Kennen Sie noch die alten Papierüberweisungen? Papierüberweisungen sind im Zeitalter des Online-Bankings veraltet und werden von Nutzern des Online-Bankings normalerweise nicht mehr verwendet. Kriminelle jedoch nutzen häufig gefälschte Überweisungsträger, um Bankkonten zu plündern!
Und so funktioniert der Trick der Kriminellen: Die Täter brauchen Ihre IBAN und Ihren Namen. Mit der IBAN lässt sich Ihre Bank ermitteln. Dorthin schicken die Kriminellen dann per Post Papierüberweisungen, mit denen sie mittlere Beträge von Ihrem Konto ins Ausland transferieren. Bei der Bank werden Papierüberweisungen, wenn überhaupt, erst ab einem bestimmten Betrag von einem Menschen geprüft. Beträge unter 1.000 Euro bearbeitet in der Regel eine Maschine, die nicht auf die Unterschrift achtet - da könnte theoretisch auch "Max Mustermann" stehen.
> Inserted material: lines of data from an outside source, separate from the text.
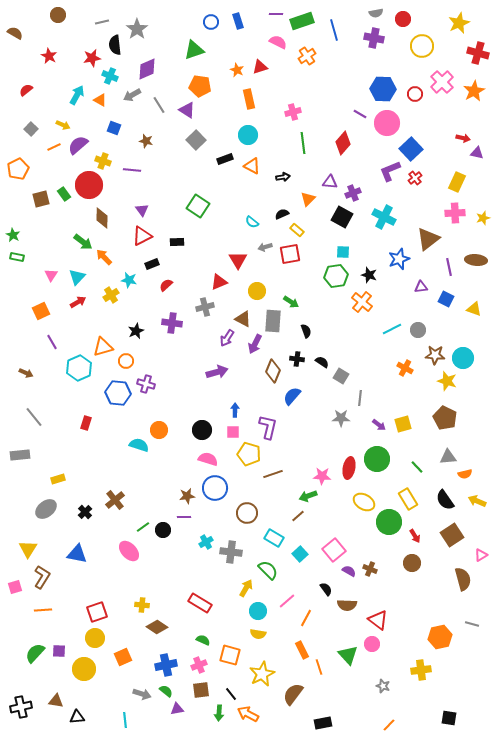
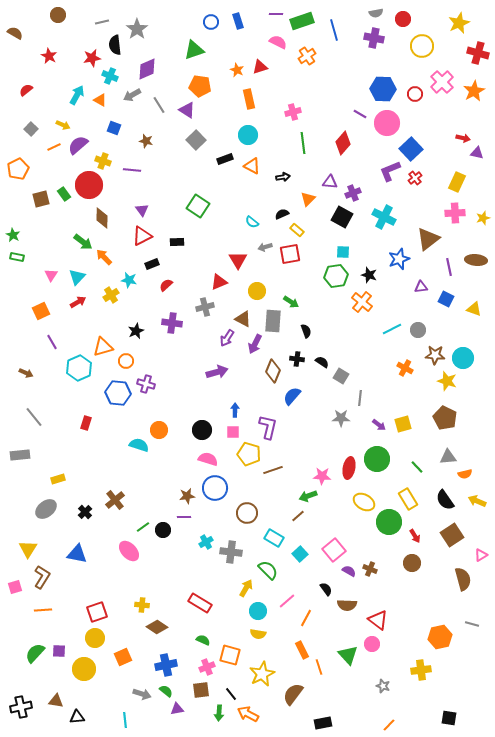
brown line at (273, 474): moved 4 px up
pink cross at (199, 665): moved 8 px right, 2 px down
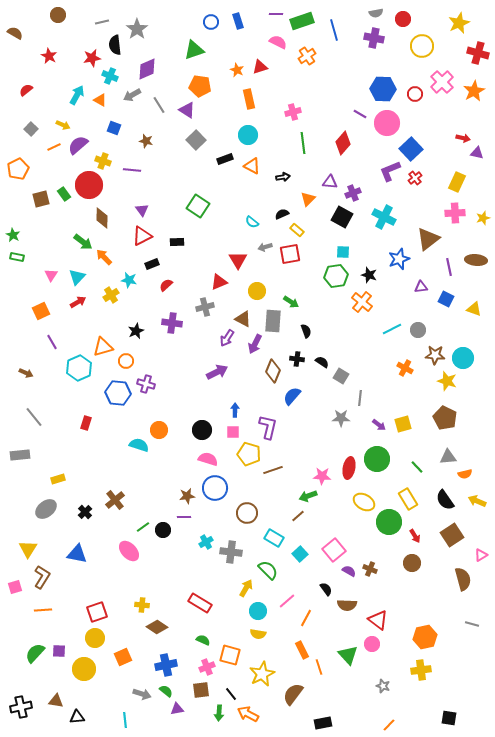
purple arrow at (217, 372): rotated 10 degrees counterclockwise
orange hexagon at (440, 637): moved 15 px left
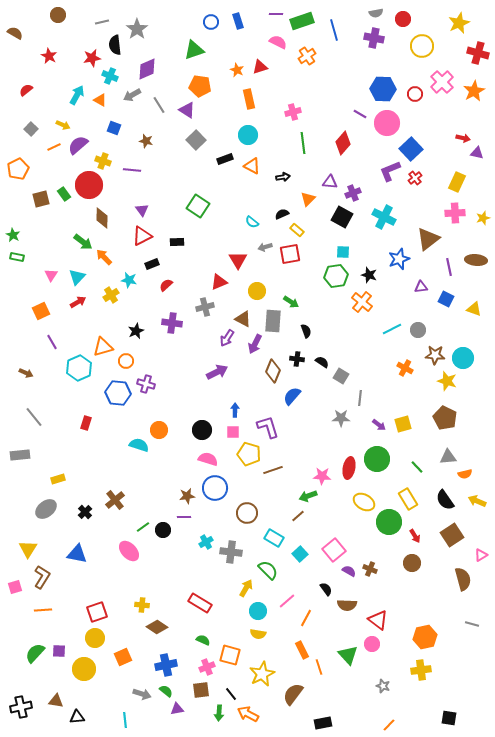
purple L-shape at (268, 427): rotated 30 degrees counterclockwise
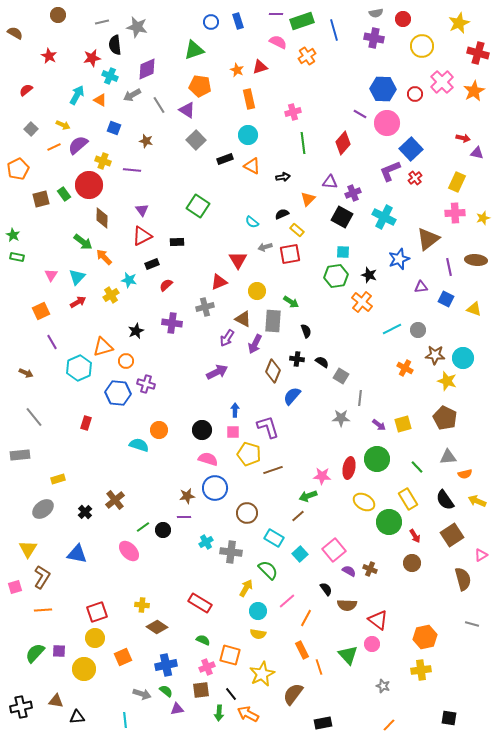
gray star at (137, 29): moved 2 px up; rotated 25 degrees counterclockwise
gray ellipse at (46, 509): moved 3 px left
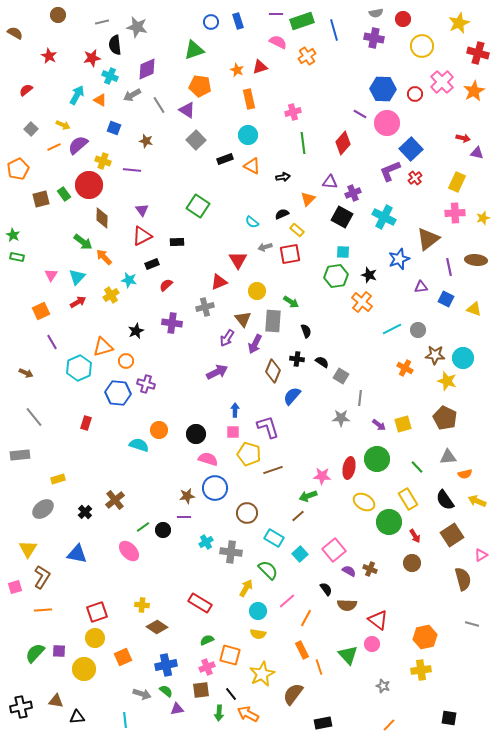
brown triangle at (243, 319): rotated 24 degrees clockwise
black circle at (202, 430): moved 6 px left, 4 px down
green semicircle at (203, 640): moved 4 px right; rotated 48 degrees counterclockwise
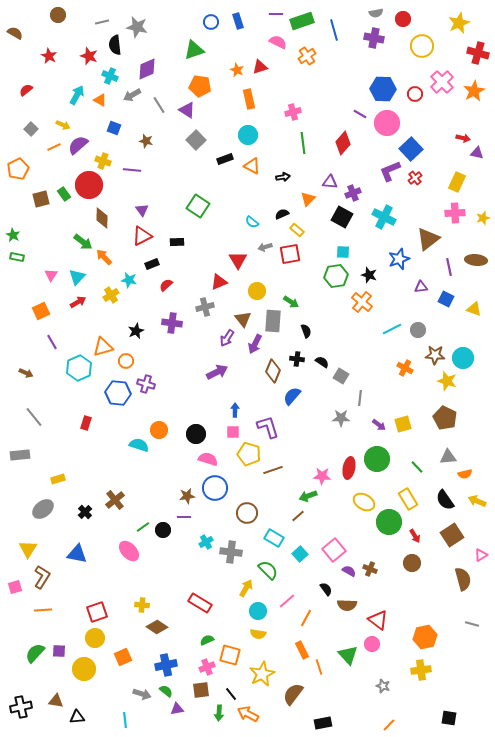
red star at (92, 58): moved 3 px left, 2 px up; rotated 30 degrees clockwise
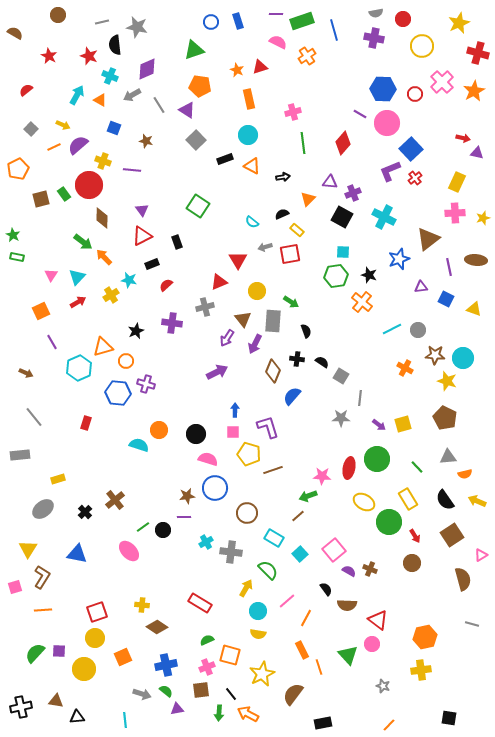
black rectangle at (177, 242): rotated 72 degrees clockwise
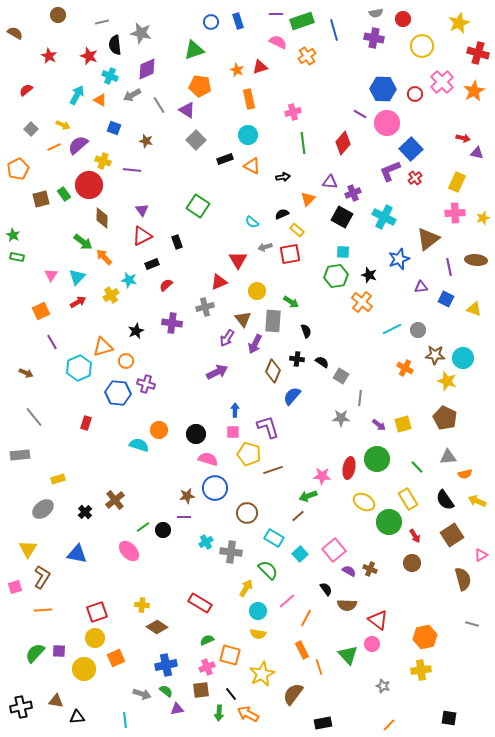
gray star at (137, 27): moved 4 px right, 6 px down
orange square at (123, 657): moved 7 px left, 1 px down
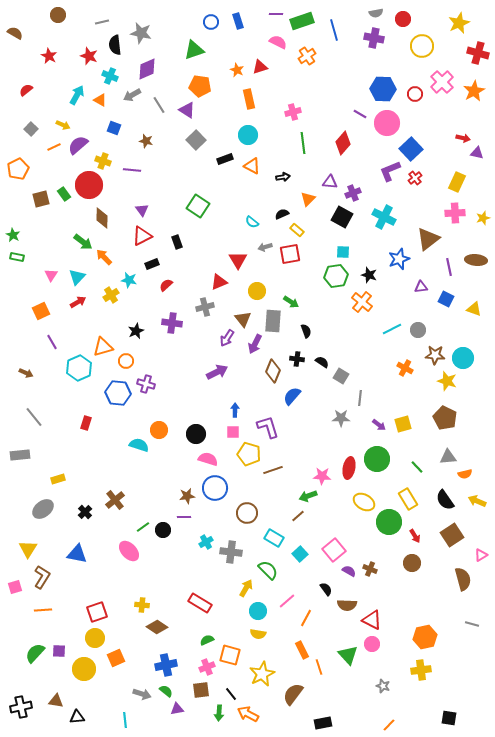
red triangle at (378, 620): moved 6 px left; rotated 10 degrees counterclockwise
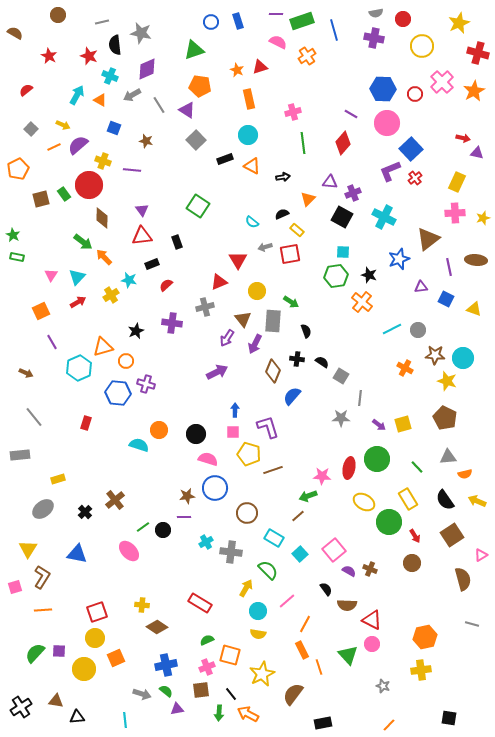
purple line at (360, 114): moved 9 px left
red triangle at (142, 236): rotated 20 degrees clockwise
orange line at (306, 618): moved 1 px left, 6 px down
black cross at (21, 707): rotated 20 degrees counterclockwise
Die Kriminellen schicken oft eine größere Menge solcher Überweisungen, sodass in der Summe auch schnell mal eine fünfstellige Summe ins Ausland verschwinden kann. Dort wird das Geld abgehoben und das Empfänger-Konto aufgelöst, welches von vornherein mit gefälschter Identität eröffnet wurde. Das Geld ist dann weg und die Opfer müssen sich mit ihrer Bank auseinandersetzen und hoffen, dass sie das Geld zurückbekommen.
So können Sie sich schützen:
Alles Gute, bleiben Sie sicher!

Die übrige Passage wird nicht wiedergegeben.